They come from Eritrea, Thailand, Democratic Republic of the Congo, Sudan, Iran, and Afghanistan – mostly Afghanistan. None of the countries in which my faltering but growing Spanish would be useful. And no, Duolingo doesn’t offer Pashto lessons – I checked. I wish I could at least say hello.
It’s my third day volunteering at the refugee center. Today I’m a little braver when it comes to trying to pronounce their musical, unfamiliar names on the sign-in sheet, to call out who is next. They come for help to find a job, sign up for English classes or sewing lessons, pick up free sanitary pads or diapers (once a month) or condoms (unlimited, no questions asked), decipher letters from government bureaus, print out a form, or FAX documentation for Medicaid or food assistance.
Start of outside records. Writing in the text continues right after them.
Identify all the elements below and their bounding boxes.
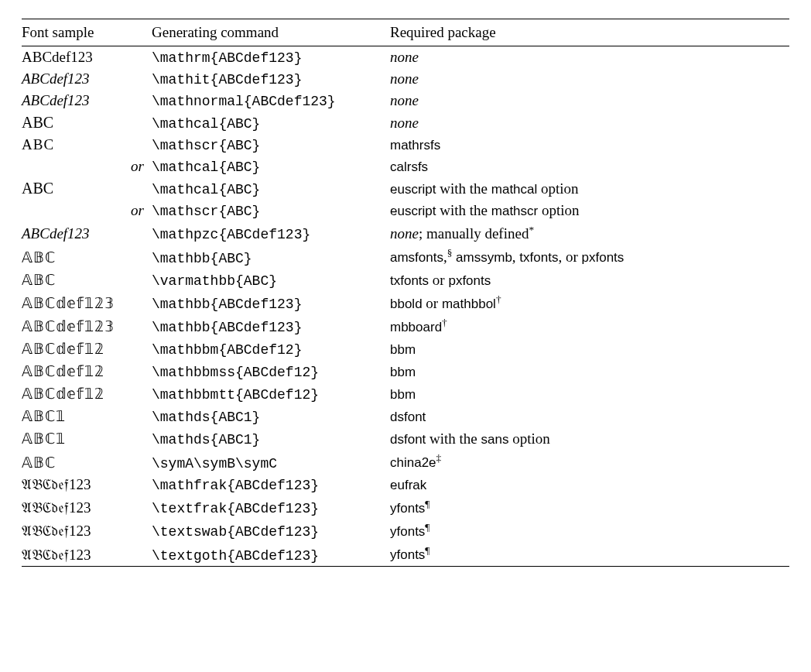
required-package: dsfont with the sans option <box>390 427 789 450</box>
required-package: none <box>390 68 789 90</box>
generating-command: \mathscr{ABC} <box>152 200 390 221</box>
generating-command: \mathpzc{ABCdef123} <box>152 221 390 245</box>
generating-command: \mathit{ABCdef123} <box>152 68 390 90</box>
font-sample: ABCdef123 <box>22 46 152 69</box>
font-sample: or <box>22 156 152 177</box>
font-sample: 𝔸𝔹ℂ𝕕𝕖𝕗𝟙𝟚𝟛 <box>22 291 152 314</box>
table-row: 𝔸𝔹ℂ𝕕𝕖𝕗𝟙𝟚𝟛\mathbb{ABCdef123}bbold or math… <box>22 291 789 314</box>
generating-command: \mathbb{ABCdef123} <box>152 291 390 314</box>
table-row: or\mathcal{ABC}calrsfs <box>22 156 789 177</box>
header-pkg: Required package <box>390 19 789 46</box>
header-cmd: Generating command <box>152 19 390 46</box>
generating-command: \mathcal{ABC} <box>152 156 390 177</box>
required-package: yfonts¶ <box>390 495 789 519</box>
generating-command: \mathscr{ABC} <box>152 134 390 156</box>
required-package: mbboard† <box>390 314 789 338</box>
generating-command: \mathcal{ABC} <box>152 111 390 134</box>
generating-command: \mathbb{ABCdef123} <box>152 314 390 338</box>
required-package: mathrsfs <box>390 134 789 156</box>
table-row: ABCdef123\mathit{ABCdef123}none <box>22 68 789 90</box>
font-sample: ABC <box>22 111 152 134</box>
table-row: ABC\mathcal{ABC}none <box>22 111 789 134</box>
table-row: 𝔄𝔅ℭ𝔡𝔢𝔣123\textfrak{ABCdef123}yfonts¶ <box>22 495 789 519</box>
font-sample: 𝔸𝔹ℂ𝕕𝕖𝕗𝟙𝟚 <box>22 382 152 405</box>
font-sample: ABC <box>22 177 152 200</box>
required-package: none <box>390 46 789 69</box>
font-sample: ABCdef123 <box>22 68 152 90</box>
generating-command: \mathbb{ABC} <box>152 245 390 268</box>
required-package: calrsfs <box>390 156 789 177</box>
font-sample: 𝔄𝔅ℭ𝔡𝔢𝔣123 <box>22 542 152 566</box>
header-sample: Font sample <box>22 19 152 46</box>
required-package: bbm <box>390 360 789 382</box>
generating-command: \mathnormal{ABCdef123} <box>152 90 390 111</box>
table-row: 𝔄𝔅ℭ𝔡𝔢𝔣123\mathfrak{ABCdef123}eufrak <box>22 474 789 495</box>
table-header-row: Font sample Generating command Required … <box>22 19 789 46</box>
table-row: 𝔸𝔹ℂ𝟙\mathds{ABC1}dsfont with the sans op… <box>22 427 789 450</box>
required-package: china2e‡ <box>390 450 789 473</box>
font-sample: 𝔸𝔹ℂ <box>22 450 152 473</box>
generating-command: \mathbbmss{ABCdef12} <box>152 360 390 382</box>
font-sample: 𝔄𝔅ℭ𝔡𝔢𝔣123 <box>22 495 152 519</box>
math-fonts-table: Font sample Generating command Required … <box>22 19 789 567</box>
generating-command: \mathrm{ABCdef123} <box>152 46 390 69</box>
required-package: euscript with the mathscr option <box>390 200 789 221</box>
font-sample: 𝔸𝔹ℂ𝟙 <box>22 427 152 450</box>
table-row: 𝔄𝔅ℭ𝔡𝔢𝔣123\textgoth{ABCdef123}yfonts¶ <box>22 542 789 566</box>
font-sample: 𝔄𝔅ℭ𝔡𝔢𝔣123 <box>22 519 152 542</box>
generating-command: \textgoth{ABCdef123} <box>152 542 390 566</box>
required-package: yfonts¶ <box>390 542 789 566</box>
table-row: 𝔸𝔹ℂ\mathbb{ABC}amsfonts,§ amssymb, txfon… <box>22 245 789 268</box>
font-sample: 𝔸𝔹ℂ <box>22 269 152 291</box>
required-package: bbm <box>390 338 789 360</box>
generating-command: \mathfrak{ABCdef123} <box>152 474 390 495</box>
generating-command: \varmathbb{ABC} <box>152 269 390 291</box>
table-row: ABCdef123\mathpzc{ABCdef123}none; manual… <box>22 221 789 245</box>
required-package: eufrak <box>390 474 789 495</box>
required-package: bbold or mathbbol† <box>390 291 789 314</box>
generating-command: \mathcal{ABC} <box>152 177 390 200</box>
generating-command: \mathbbmtt{ABCdef12} <box>152 382 390 405</box>
required-package: bbm <box>390 382 789 405</box>
font-sample: ABC <box>22 134 152 156</box>
generating-command: \mathds{ABC1} <box>152 427 390 450</box>
required-package: amsfonts,§ amssymb, txfonts, or pxfonts <box>390 245 789 268</box>
required-package: dsfont <box>390 405 789 427</box>
font-sample: 𝔸𝔹ℂ𝕕𝕖𝕗𝟙𝟚 <box>22 338 152 360</box>
required-package: none <box>390 90 789 111</box>
generating-command: \mathbbm{ABCdef12} <box>152 338 390 360</box>
font-sample: 𝔄𝔅ℭ𝔡𝔢𝔣123 <box>22 474 152 495</box>
table-row: 𝔸𝔹ℂ\symA\symB\symCchina2e‡ <box>22 450 789 473</box>
table-row: ABC\mathscr{ABC}mathrsfs <box>22 134 789 156</box>
table-row: 𝔸𝔹ℂ𝕕𝕖𝕗𝟙𝟚\mathbbmtt{ABCdef12}bbm <box>22 382 789 405</box>
table-row: 𝔄𝔅ℭ𝔡𝔢𝔣123\textswab{ABCdef123}yfonts¶ <box>22 519 789 542</box>
required-package: none; manually defined* <box>390 221 789 245</box>
font-sample: ABCdef123 <box>22 90 152 111</box>
font-sample: 𝔸𝔹ℂ𝟙 <box>22 405 152 427</box>
generating-command: \symA\symB\symC <box>152 450 390 473</box>
table-row: 𝔸𝔹ℂ𝟙\mathds{ABC1}dsfont <box>22 405 789 427</box>
required-package: none <box>390 111 789 134</box>
generating-command: \textswab{ABCdef123} <box>152 519 390 542</box>
required-package: yfonts¶ <box>390 519 789 542</box>
generating-command: \textfrak{ABCdef123} <box>152 495 390 519</box>
table-row: or\mathscr{ABC}euscript with the mathscr… <box>22 200 789 221</box>
table-row: 𝔸𝔹ℂ\varmathbb{ABC}txfonts or pxfonts <box>22 269 789 291</box>
font-sample: ABCdef123 <box>22 221 152 245</box>
required-package: txfonts or pxfonts <box>390 269 789 291</box>
table-row: ABC\mathcal{ABC}euscript with the mathca… <box>22 177 789 200</box>
font-sample: or <box>22 200 152 221</box>
table-row: 𝔸𝔹ℂ𝕕𝕖𝕗𝟙𝟚𝟛\mathbb{ABCdef123}mbboard† <box>22 314 789 338</box>
table-row: 𝔸𝔹ℂ𝕕𝕖𝕗𝟙𝟚\mathbbm{ABCdef12}bbm <box>22 338 789 360</box>
font-sample: 𝔸𝔹ℂ𝕕𝕖𝕗𝟙𝟚 <box>22 360 152 382</box>
generating-command: \mathds{ABC1} <box>152 405 390 427</box>
table-row: ABCdef123\mathrm{ABCdef123}none <box>22 46 789 69</box>
table-row: ABCdef123\mathnormal{ABCdef123}none <box>22 90 789 111</box>
font-sample: 𝔸𝔹ℂ <box>22 245 152 268</box>
font-sample: 𝔸𝔹ℂ𝕕𝕖𝕗𝟙𝟚𝟛 <box>22 314 152 338</box>
table-row: 𝔸𝔹ℂ𝕕𝕖𝕗𝟙𝟚\mathbbmss{ABCdef12}bbm <box>22 360 789 382</box>
required-package: euscript with the mathcal option <box>390 177 789 200</box>
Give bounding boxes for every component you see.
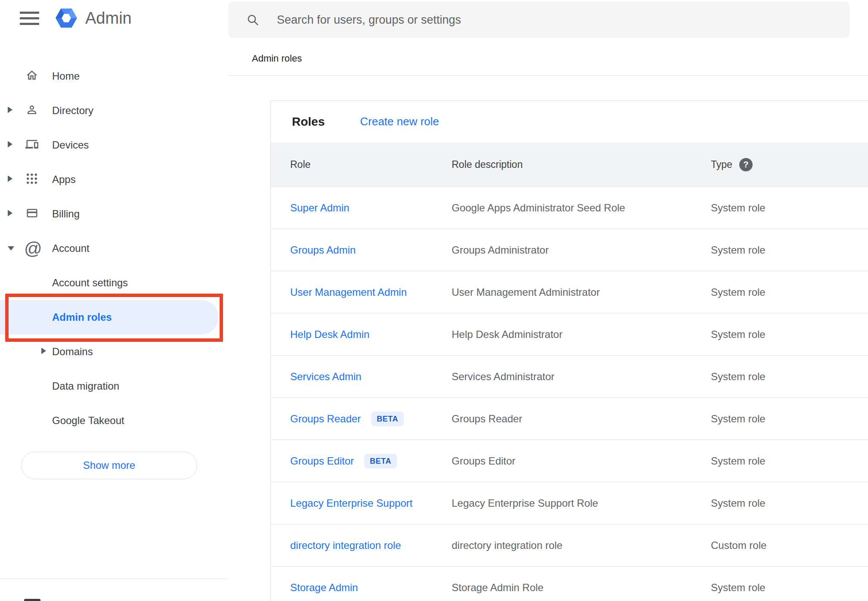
role-link[interactable]: Help Desk Admin [290,328,369,341]
table-row: Storage Admin Storage Admin Role System … [271,567,868,601]
role-link[interactable]: Legacy Enterprise Support [290,497,412,509]
sidebar-nav: Home Directory Devices [0,59,228,438]
table-row: Groups Reader BETA Groups Reader System … [271,398,868,440]
google-admin-console: Admin Home Directory [0,0,868,601]
chevron-right-icon[interactable] [41,348,46,356]
role-link[interactable]: Groups Reader [290,413,361,425]
sidebar-item-label: Account [52,242,90,254]
sidebar-item-label: Account settings [52,277,128,289]
sidebar: Admin Home Directory [0,0,228,601]
role-link[interactable]: Groups Editor [290,455,354,467]
sidebar-item-devices[interactable]: Devices [0,128,228,162]
chevron-down-icon[interactable] [8,245,14,252]
sidebar-item-account[interactable]: @ Account [0,231,228,266]
role-link[interactable]: Storage Admin [290,582,358,594]
role-description: Legacy Enterprise Support Role [452,497,711,509]
role-type: System role [711,244,868,256]
apps-grid-icon [24,173,40,186]
hamburger-menu-icon[interactable] [20,12,39,25]
role-description: Google Apps Administrator Seed Role [452,202,711,214]
role-link[interactable]: Super Admin [290,202,349,214]
table-row: Help Desk Admin Help Desk Administrator … [271,313,868,356]
sidebar-item-label: Apps [52,173,76,186]
chevron-right-icon[interactable] [8,107,12,115]
table-row: User Management Admin User Management Ad… [271,271,868,313]
devices-icon [24,138,40,152]
role-description: Help Desk Administrator [452,328,711,341]
google-admin-hexagon-icon [55,6,78,30]
role-description: Groups Editor [452,455,711,467]
role-type: System role [711,455,868,467]
sidebar-item-home[interactable]: Home [0,59,228,93]
role-description: Groups Administrator [452,244,711,256]
role-type: System role [711,286,868,298]
search-input[interactable] [228,2,849,38]
sidebar-item-label: Directory [52,105,93,117]
column-header-type: Type ? [711,158,868,171]
search-bar [228,2,849,38]
person-icon [24,103,40,118]
home-icon [24,69,40,84]
table-row: Legacy Enterprise Support Legacy Enterpr… [271,482,868,524]
column-header-role-description: Role description [452,159,711,170]
role-description: Storage Admin Role [452,582,711,594]
sidebar-item-label: Google Takeout [52,415,124,427]
role-type: System role [711,582,868,594]
sidebar-item-admin-roles[interactable]: Admin roles [0,300,219,335]
app-logo: Admin [55,6,132,30]
table-row: directory integration role directory int… [271,524,868,567]
beta-badge: BETA [364,454,397,468]
roles-card: Roles Create new role Role Role descript… [270,100,868,601]
sidebar-item-label: Domains [52,346,93,358]
breadcrumb-divider [228,75,868,76]
chevron-right-icon[interactable] [8,141,12,149]
role-type: System role [711,413,868,425]
sidebar-item-apps[interactable]: Apps [0,162,228,197]
role-description: User Management Administrator [452,286,711,298]
role-description: directory integration role [452,539,711,551]
sidebar-item-data-migration[interactable]: Data migration [0,369,228,403]
cut-off-bottom-icon [24,599,40,601]
table-row: Groups Admin Groups Administrator System… [271,229,868,271]
app-title: Admin [85,9,132,28]
sidebar-item-directory[interactable]: Directory [0,93,228,128]
sidebar-item-account-settings[interactable]: Account settings [0,266,228,300]
sidebar-item-label: Home [52,70,80,82]
role-link[interactable]: directory integration role [290,539,401,551]
table-header: Role Role description Type ? [271,143,868,187]
column-header-role: Role [290,159,452,170]
role-type: System role [711,371,868,383]
table-row: Services Admin Services Administrator Sy… [271,356,868,398]
sidebar-item-label: Data migration [52,380,119,392]
role-link[interactable]: Groups Admin [290,244,356,256]
sidebar-item-label: Billing [52,208,80,220]
table-row: Groups Editor BETA Groups Editor System … [271,440,868,482]
chevron-right-icon[interactable] [8,210,12,218]
breadcrumb: Admin roles [252,53,302,64]
role-link[interactable]: Services Admin [290,371,361,383]
roles-card-header: Roles Create new role [271,101,868,143]
sidebar-item-label: Admin roles [52,311,112,323]
beta-badge: BETA [371,412,404,426]
role-type: System role [711,202,868,214]
at-sign-icon: @ [24,241,40,256]
table-row: Super Admin Google Apps Administrator Se… [271,187,868,229]
role-type: Custom role [711,539,868,551]
question-mark-help-icon[interactable]: ? [739,158,753,171]
role-type: System role [711,497,868,509]
role-link[interactable]: User Management Admin [290,286,407,298]
chevron-right-icon[interactable] [8,176,12,184]
page-title: Roles [292,115,325,129]
show-more-button[interactable]: Show more [21,452,197,479]
sidebar-item-domains[interactable]: Domains [0,335,228,369]
sidebar-bottom-divider [0,579,228,579]
sidebar-item-google-takeout[interactable]: Google Takeout [0,403,228,438]
create-new-role-link[interactable]: Create new role [360,115,439,128]
credit-card-icon [24,207,40,221]
sidebar-item-billing[interactable]: Billing [0,197,228,231]
sidebar-item-label: Devices [52,139,89,151]
role-type: System role [711,328,868,341]
role-description: Groups Reader [452,413,711,425]
role-description: Services Administrator [452,371,711,383]
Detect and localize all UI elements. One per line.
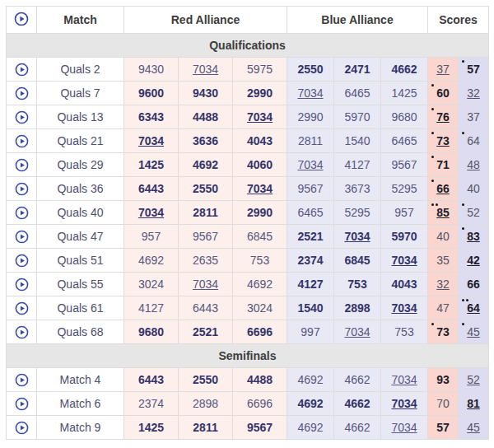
team-number-link[interactable]: 2990 (233, 201, 287, 225)
team-number-link[interactable]: 3673 (334, 177, 381, 201)
team-number-link[interactable]: 9430 (124, 58, 179, 82)
team-number-link[interactable]: 3636 (179, 129, 233, 153)
team-number-link[interactable]: 7034 (233, 177, 287, 201)
team-number-link[interactable]: 1425 (381, 82, 428, 105)
team-number-link[interactable]: 7034 (124, 201, 179, 225)
team-number-link[interactable]: 5295 (381, 177, 428, 201)
team-number-link[interactable]: 4662 (381, 58, 428, 82)
team-number-link[interactable]: 6465 (381, 129, 428, 153)
team-number-link[interactable]: 6343 (124, 105, 179, 129)
team-number-link[interactable]: 2374 (287, 249, 334, 273)
team-number-link[interactable]: 4127 (124, 296, 179, 320)
team-number-link[interactable]: 1540 (334, 129, 381, 153)
team-number-link[interactable]: 5975 (233, 58, 287, 82)
team-number-link[interactable]: 6465 (334, 82, 381, 105)
team-number-link[interactable]: 7034 (381, 416, 428, 440)
play-circle-icon[interactable] (15, 206, 29, 220)
match-link[interactable]: Quals 13 (57, 110, 103, 124)
team-number-link[interactable]: 7034 (381, 296, 428, 320)
team-number-link[interactable]: 957 (381, 201, 428, 225)
match-link[interactable]: Match 9 (60, 421, 101, 434)
play-circle-icon[interactable] (15, 301, 29, 315)
team-number-link[interactable]: 2550 (179, 368, 233, 392)
match-link[interactable]: Quals 68 (57, 325, 103, 338)
team-number-link[interactable]: 753 (334, 273, 381, 296)
team-number-link[interactable]: 4127 (287, 273, 334, 296)
team-number-link[interactable]: 7034 (124, 129, 179, 153)
play-circle-icon[interactable] (15, 110, 29, 124)
play-circle-icon[interactable] (15, 63, 29, 77)
match-link[interactable]: Quals 7 (60, 86, 100, 100)
team-number-link[interactable]: 6696 (233, 392, 287, 416)
team-number-link[interactable]: 4662 (334, 392, 381, 416)
team-number-link[interactable]: 2811 (287, 129, 334, 153)
team-number-link[interactable]: 4043 (233, 129, 287, 153)
play-circle-icon[interactable] (15, 325, 29, 339)
team-number-link[interactable]: 5970 (334, 105, 381, 129)
team-number-link[interactable]: 4060 (233, 153, 287, 177)
team-number-link[interactable]: 753 (381, 320, 428, 344)
match-link[interactable]: Match 6 (60, 397, 101, 410)
team-number-link[interactable]: 1425 (124, 153, 179, 177)
team-number-link[interactable]: 7034 (381, 368, 428, 392)
team-number-link[interactable]: 2990 (287, 105, 334, 129)
team-number-link[interactable]: 2898 (334, 296, 381, 320)
team-number-link[interactable]: 9680 (124, 320, 179, 344)
team-number-link[interactable]: 6845 (233, 225, 287, 249)
team-number-link[interactable]: 997 (287, 320, 334, 344)
match-link[interactable]: Quals 55 (57, 278, 103, 291)
play-circle-icon[interactable] (15, 373, 29, 387)
play-circle-icon[interactable] (15, 158, 29, 172)
play-circle-icon[interactable] (15, 278, 29, 292)
team-number-link[interactable]: 9567 (233, 416, 287, 440)
play-circle-icon[interactable] (15, 421, 29, 435)
team-number-link[interactable]: 1540 (287, 296, 334, 320)
team-number-link[interactable]: 7034 (334, 225, 381, 249)
team-number-link[interactable]: 4662 (334, 416, 381, 440)
team-number-link[interactable]: 7034 (287, 82, 334, 105)
team-number-link[interactable]: 2990 (233, 82, 287, 105)
team-number-link[interactable]: 3024 (233, 296, 287, 320)
team-number-link[interactable]: 9567 (287, 177, 334, 201)
play-circle-icon[interactable] (15, 182, 29, 196)
team-number-link[interactable]: 6443 (124, 368, 179, 392)
team-number-link[interactable]: 4043 (381, 273, 428, 296)
team-number-link[interactable]: 9567 (381, 153, 428, 177)
team-number-link[interactable]: 2898 (179, 392, 233, 416)
team-number-link[interactable]: 2811 (179, 201, 233, 225)
match-link[interactable]: Match 4 (60, 373, 101, 386)
match-link[interactable]: Quals 51 (57, 254, 103, 267)
play-circle-icon[interactable] (15, 134, 29, 148)
match-link[interactable]: Quals 21 (57, 134, 103, 147)
team-number-link[interactable]: 9600 (124, 82, 179, 105)
play-circle-icon[interactable] (15, 86, 29, 100)
team-number-link[interactable]: 957 (124, 225, 179, 249)
team-number-link[interactable]: 6845 (334, 249, 381, 273)
match-link[interactable]: Quals 40 (57, 206, 103, 219)
team-number-link[interactable]: 7034 (334, 320, 381, 344)
team-number-link[interactable]: 4692 (287, 392, 334, 416)
team-number-link[interactable]: 3024 (124, 273, 179, 296)
team-number-link[interactable]: 2374 (124, 392, 179, 416)
team-number-link[interactable]: 4692 (287, 368, 334, 392)
team-number-link[interactable]: 7034 (381, 249, 428, 273)
team-number-link[interactable]: 4692 (124, 249, 179, 273)
team-number-link[interactable]: 5295 (334, 201, 381, 225)
team-number-link[interactable]: 7034 (287, 153, 334, 177)
team-number-link[interactable]: 2521 (287, 225, 334, 249)
team-number-link[interactable]: 2550 (179, 177, 233, 201)
team-number-link[interactable]: 5970 (381, 225, 428, 249)
team-number-link[interactable]: 753 (233, 249, 287, 273)
match-link[interactable]: Quals 61 (57, 301, 103, 315)
team-number-link[interactable]: 6465 (287, 201, 334, 225)
match-link[interactable]: Quals 47 (57, 230, 103, 243)
team-number-link[interactable]: 2550 (287, 58, 334, 82)
play-circle-icon[interactable] (15, 254, 29, 268)
team-number-link[interactable]: 9680 (381, 105, 428, 129)
match-link[interactable]: Quals 2 (60, 63, 100, 76)
team-number-link[interactable]: 6696 (233, 320, 287, 344)
team-number-link[interactable]: 4692 (179, 153, 233, 177)
team-number-link[interactable]: 4127 (334, 153, 381, 177)
team-number-link[interactable]: 7034 (233, 105, 287, 129)
team-number-link[interactable]: 4692 (233, 273, 287, 296)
Men with dark curly hair arrive together, usually with one of the bunch speaking some English, sometimes bringing a wide-eyed child who clings close to their daddy. Women wear jeans or hijab, sometimes pushing a stroller, sometimes with a gaggle of well-behaved children. One veiled woman has all ten fingertips dyed red up to the first knuckle. I wonder what that means but I love it, whatever it is. Wordlessly she hands me a laminated card with her name and address so I can look her up in the system and fetch her monthly allotment of diapers. I discover that you can tell from her eyes when a woman is smiling, even from behind a veil.
An Afghan woman with dead eyes and brittle hair hands me her paper. The deadline was three weeks ago. Her English is pretty good, but when she gets stuck for words, her olive-skinned daughter, maybe seven years old, translates for her. The daughter seems somehow oblivious to the weight of her responsibility, telling me about her day at school with the same sparkle as when she translates for her mother. Occasionally the little girl gets serious when she translates “missed the deadline because I was in the hospital on the deadline date.” The mother turns to me and whispers “breast cancer.” I wish no little girl ever had to know the words “documentation deadline,” and especially not “mom’s diagnosis.”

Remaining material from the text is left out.